Uncertainty in geotechnical engineering is inherent and due diligence requires that the geological engineer use all of the avenues/tools available to them. While estimating the stability of rock slopes, numerical tools (e.g. discrete element modeling) are not always available to practicing engineers and therefore, practical recommendations regarding appropriate slope failure mechanisms based on these theoretically correct models are required, coupled with avenues for practical solutions. This paper presents the results of limit equilibrium and discrete element modeling of a dip slope with orthogonal jointing. Results show that the Sarma method of slices utilizing plasticity theory estimates a reasonable failure surface and mechanism suitable for practical solutions where the set back distance of structures is required behind a dip slope.

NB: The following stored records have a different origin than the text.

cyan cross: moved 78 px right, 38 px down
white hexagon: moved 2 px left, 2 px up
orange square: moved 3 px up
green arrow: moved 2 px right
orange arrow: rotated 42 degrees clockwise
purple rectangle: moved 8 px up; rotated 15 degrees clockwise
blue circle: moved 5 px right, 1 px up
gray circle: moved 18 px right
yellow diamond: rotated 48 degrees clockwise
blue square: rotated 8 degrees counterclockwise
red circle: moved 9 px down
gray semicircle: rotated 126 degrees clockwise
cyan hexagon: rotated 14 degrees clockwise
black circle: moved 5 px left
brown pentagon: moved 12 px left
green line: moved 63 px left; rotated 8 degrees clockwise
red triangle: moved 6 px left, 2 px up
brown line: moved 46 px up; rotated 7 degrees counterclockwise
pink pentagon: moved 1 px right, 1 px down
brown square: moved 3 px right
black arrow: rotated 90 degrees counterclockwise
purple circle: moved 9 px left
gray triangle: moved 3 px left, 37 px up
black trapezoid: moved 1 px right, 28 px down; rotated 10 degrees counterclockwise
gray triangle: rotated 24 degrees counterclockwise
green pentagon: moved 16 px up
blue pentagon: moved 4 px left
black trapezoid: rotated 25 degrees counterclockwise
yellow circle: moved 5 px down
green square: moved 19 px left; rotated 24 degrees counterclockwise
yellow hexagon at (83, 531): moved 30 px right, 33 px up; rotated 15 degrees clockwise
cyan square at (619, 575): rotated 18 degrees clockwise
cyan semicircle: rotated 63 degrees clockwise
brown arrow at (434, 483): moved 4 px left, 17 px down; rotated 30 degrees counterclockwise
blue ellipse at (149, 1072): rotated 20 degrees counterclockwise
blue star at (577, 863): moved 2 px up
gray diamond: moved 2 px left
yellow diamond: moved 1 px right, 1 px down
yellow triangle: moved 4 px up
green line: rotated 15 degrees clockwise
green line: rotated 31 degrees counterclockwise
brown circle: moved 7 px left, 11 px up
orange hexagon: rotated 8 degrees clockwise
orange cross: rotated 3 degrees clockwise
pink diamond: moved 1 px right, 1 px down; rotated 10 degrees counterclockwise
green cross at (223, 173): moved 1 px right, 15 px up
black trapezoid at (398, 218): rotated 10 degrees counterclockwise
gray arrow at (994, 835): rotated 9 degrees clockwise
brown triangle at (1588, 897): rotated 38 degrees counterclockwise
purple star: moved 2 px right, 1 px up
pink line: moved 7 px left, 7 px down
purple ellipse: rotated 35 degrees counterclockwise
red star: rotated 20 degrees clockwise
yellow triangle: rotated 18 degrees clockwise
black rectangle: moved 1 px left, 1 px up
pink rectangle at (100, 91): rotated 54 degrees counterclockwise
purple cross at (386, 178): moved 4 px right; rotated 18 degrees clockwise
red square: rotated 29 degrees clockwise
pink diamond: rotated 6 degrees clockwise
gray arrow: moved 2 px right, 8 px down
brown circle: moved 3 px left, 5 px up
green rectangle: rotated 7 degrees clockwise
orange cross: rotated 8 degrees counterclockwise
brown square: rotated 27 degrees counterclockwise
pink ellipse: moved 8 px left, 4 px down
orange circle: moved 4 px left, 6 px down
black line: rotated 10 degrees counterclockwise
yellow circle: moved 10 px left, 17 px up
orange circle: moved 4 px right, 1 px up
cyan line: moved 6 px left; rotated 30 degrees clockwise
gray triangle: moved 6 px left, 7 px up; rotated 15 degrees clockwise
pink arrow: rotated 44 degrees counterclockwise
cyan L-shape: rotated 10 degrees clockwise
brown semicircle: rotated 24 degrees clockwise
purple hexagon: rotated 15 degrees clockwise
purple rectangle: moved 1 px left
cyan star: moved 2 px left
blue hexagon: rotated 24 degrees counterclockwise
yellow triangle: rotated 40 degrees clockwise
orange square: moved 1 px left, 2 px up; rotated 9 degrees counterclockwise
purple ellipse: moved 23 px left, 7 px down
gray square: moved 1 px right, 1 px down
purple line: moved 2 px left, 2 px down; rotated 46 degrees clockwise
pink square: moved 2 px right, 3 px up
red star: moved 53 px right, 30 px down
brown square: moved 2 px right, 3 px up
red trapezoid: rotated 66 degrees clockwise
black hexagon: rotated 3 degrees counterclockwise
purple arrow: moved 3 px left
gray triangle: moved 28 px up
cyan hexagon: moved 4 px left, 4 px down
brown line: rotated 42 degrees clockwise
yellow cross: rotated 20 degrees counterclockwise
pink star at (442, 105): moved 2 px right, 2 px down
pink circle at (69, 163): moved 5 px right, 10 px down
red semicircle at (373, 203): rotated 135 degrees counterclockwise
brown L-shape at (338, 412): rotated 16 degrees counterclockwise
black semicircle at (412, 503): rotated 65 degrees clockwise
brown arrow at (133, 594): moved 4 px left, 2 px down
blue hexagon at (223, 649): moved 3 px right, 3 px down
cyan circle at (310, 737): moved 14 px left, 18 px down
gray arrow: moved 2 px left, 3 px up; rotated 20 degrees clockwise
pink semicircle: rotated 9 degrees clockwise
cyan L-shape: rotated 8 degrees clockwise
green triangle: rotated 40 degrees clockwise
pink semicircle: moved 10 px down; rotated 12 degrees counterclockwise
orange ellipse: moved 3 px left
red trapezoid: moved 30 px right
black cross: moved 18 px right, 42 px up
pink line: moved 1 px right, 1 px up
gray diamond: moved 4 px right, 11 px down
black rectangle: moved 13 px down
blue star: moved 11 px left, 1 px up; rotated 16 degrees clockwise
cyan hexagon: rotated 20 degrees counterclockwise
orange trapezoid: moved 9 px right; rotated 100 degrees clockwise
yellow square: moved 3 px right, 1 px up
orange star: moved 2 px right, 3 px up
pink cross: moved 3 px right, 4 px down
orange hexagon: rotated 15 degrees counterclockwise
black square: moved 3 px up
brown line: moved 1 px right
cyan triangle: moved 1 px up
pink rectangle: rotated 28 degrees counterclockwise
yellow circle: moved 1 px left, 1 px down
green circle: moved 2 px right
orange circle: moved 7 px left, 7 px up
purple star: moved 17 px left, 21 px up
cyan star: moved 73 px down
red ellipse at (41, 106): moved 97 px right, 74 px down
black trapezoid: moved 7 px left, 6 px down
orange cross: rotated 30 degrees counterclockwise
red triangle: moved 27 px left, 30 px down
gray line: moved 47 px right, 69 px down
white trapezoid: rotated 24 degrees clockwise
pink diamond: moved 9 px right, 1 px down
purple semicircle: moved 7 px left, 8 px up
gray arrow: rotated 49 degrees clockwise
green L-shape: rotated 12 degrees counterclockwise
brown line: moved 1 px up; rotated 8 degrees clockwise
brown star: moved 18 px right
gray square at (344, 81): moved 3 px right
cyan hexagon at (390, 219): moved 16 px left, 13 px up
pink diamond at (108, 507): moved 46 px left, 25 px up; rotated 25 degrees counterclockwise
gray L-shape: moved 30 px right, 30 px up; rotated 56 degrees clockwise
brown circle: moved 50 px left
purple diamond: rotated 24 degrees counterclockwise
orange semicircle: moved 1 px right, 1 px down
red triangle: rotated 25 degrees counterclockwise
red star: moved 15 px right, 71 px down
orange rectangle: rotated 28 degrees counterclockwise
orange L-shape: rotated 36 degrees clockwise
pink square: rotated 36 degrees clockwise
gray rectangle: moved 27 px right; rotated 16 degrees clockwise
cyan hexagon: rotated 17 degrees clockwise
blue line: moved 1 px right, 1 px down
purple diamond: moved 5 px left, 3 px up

A dip slope is a natural or engineered/cut rock slope that has an inclination coincident with a prominent discontinuity or set of discontinuities. The prominent discontinuity provides a plane of weakness upon which, sliding may occur. Because the slope inclination is the same as the discontinuity inclination, the discontinuity does not ‘daylight’ in the slope and is precluded from a typical planar/wedge kinematic evaluation (e.g. Hoek & Bray 1974). In order for failure to occur, ‘toe-breakout’ is required and therefore, the key issue to understanding dip slope failures is to understand the toe-breakout mechanisms. This paper focuses on the failure mechanisms associated with dip slope failures, where slope parallel bedding planes are cross-cut by natural orthogonal joints. The application of different techniques for estimating their stability is investigated and practical recommendations for stability evaluation of dip slopes with similar geologic characteristics are provided. The paper provides a comparison of these different techniques utilizing a sensitivity analysis of a typical dip slope geometry, focusing on limit equilibrium (LEM) and discrete element (DEM) modeling.